New York: Through most historical lenses, the tempest in equities over the last three days is barely noticeable. View it next to the market’s eerie dormancy heading into the fraught month of August and it stands out.

Suddenly at risk is a feat with no precedent in US stocks, the S&P 500’s streak of 15 straight days without swinging 0.3 per cent in either direction. Selling picked up Thursday morning to swell the three-day decline to 1 per cent — practically a rout in a market that hasn’t had a peak-to-trough drawdown exceeding 3 per cent in nine months.

Everyone knows August is the worst month for shares. Now the calendar will be tested when valuations are the highest since the dot-com bubble, nobody knows what fiscal and monetary policy hold, and a once-strong earnings season ended badly with disappointments at Walt Disney Co, Mylan NV and Macy’s Inc.

“A nasty short term combination for volatility is setting up near term if geopolitical risk increases at the same time the US debt ceiling debate is getting underway,” said Dennis DeBusschere, head of portfolio and quantitative strategy at Evercore ISI.

Stocks fell the most since May on Thursday, extending a decline began when President Donald Trump warned North Korea over aggression. The S&P 500 fell 1 per cent, while the CBOE Volatility Index jumped 32 per cent to bring its three-day rise to 47 per cent.

Sudden bout

Equities globally are having an even worse stretch than their US counterparts. The Stoxx Europe 600 is down 1.6 per cent over three days, Japan’s Nikkei 225 Average has fallen 1.6 per cent and emerging market shares measured by MSCI are down 1.9 per cent, the most since May. In Korea, the Kospi 200 Volatility index jumped 32 per cent over two days, hitting a four-month high.

The sudden bout of volatility followed three weeks of motionlessness, with the S&P 500 trapped in an 11-point range. To many, the peace was unnerving.

Take clients of AllianceBernstein. A week ago, with almost every major equity benchmark in America sitting at a record, inquiries to the brokerage about the timing of the next 5 per cent or 10 per cent decline in the S&P 500 were the most-asked question to its strategists.

Shares are nowhere near a drop of that size, but should the current decline extend to a correction, investors will point to August 8 as its genesis.

The S&P 500 erased a 0.4 per cent gain Tuesday in the biggest reversal in four months after President Donald Trump said North Korea’s nuclear threat to the US would be “met with fire and fury.” While the war scare seemed to dissipate the following day, with the index recouping a 0.5 per cent loss in the final hour of the session, selling accelerated again Thursday as investors shifted focus to retailer earnings and the weakness in the credit market.

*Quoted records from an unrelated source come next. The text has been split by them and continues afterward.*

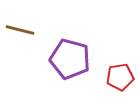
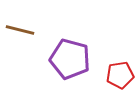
red pentagon: moved 2 px up
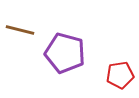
purple pentagon: moved 5 px left, 6 px up
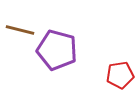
purple pentagon: moved 8 px left, 3 px up
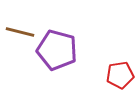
brown line: moved 2 px down
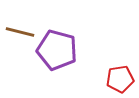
red pentagon: moved 4 px down
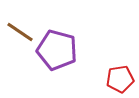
brown line: rotated 20 degrees clockwise
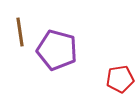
brown line: rotated 48 degrees clockwise
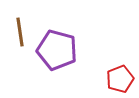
red pentagon: rotated 12 degrees counterclockwise
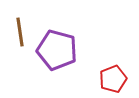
red pentagon: moved 7 px left
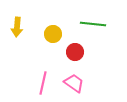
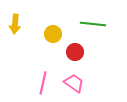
yellow arrow: moved 2 px left, 3 px up
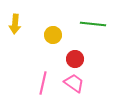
yellow circle: moved 1 px down
red circle: moved 7 px down
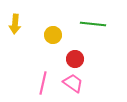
pink trapezoid: moved 1 px left
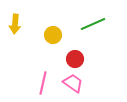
green line: rotated 30 degrees counterclockwise
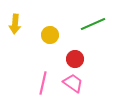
yellow circle: moved 3 px left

“Even though a single-day spike in volatility and little pullback in the stocks isn’t too alarming, investors are paying a very close attention as they try to figure out where the top of the market is,” said Bruce Bittles, chief investment strategist at Robert W Baird, said by phone.

Accommodative central banks

As usual, tech shares bore the worst of the selling as investors exited this year’s best-performing group. The Nasdaq 100 Index sank 1.5 per cent Thursday while the FANG block of tech giants, including Facebook, Amazon.com, Netflix and Google, tumbled 2.4 per cent.

To Michael Shaoul, chief executive officer of Marketfield Asset Management, the rout is unlikely to escalate as global economic growth is strengthening, central banks continue to be accommodative and corporate America stays healthy. Despite this week’s earnings disappointments, S&P 500 profits are on course for the back-to-back 10 per cent growth for the first time since 2011.

Other than dreading August, does the past hold any clues? Investors might look to the 1962 episode of Cuban missile crisis for an idea of the potential shock to equities should tensions between North Korea and the US escalate, according to Michael Purves, chief global strategist and head of derivatives research at Weeden. During those two weeks when the prospect of a nuclear war grew, the S&P 500 Index’s 30-day volatility almost doubled.

“The brief decline by global markets is a reasonably measured response to the cross continent sabre-rattling, but not in itself indicative of a meaningful change in the overall mood of markets,” Shaoul said. “It remains possible that we will see another brief lurch downwards, particularly in the technology sector that seems to be the locus of hedging activity, but the chances of this developing into a meaningful correction still looks remote at the current time.”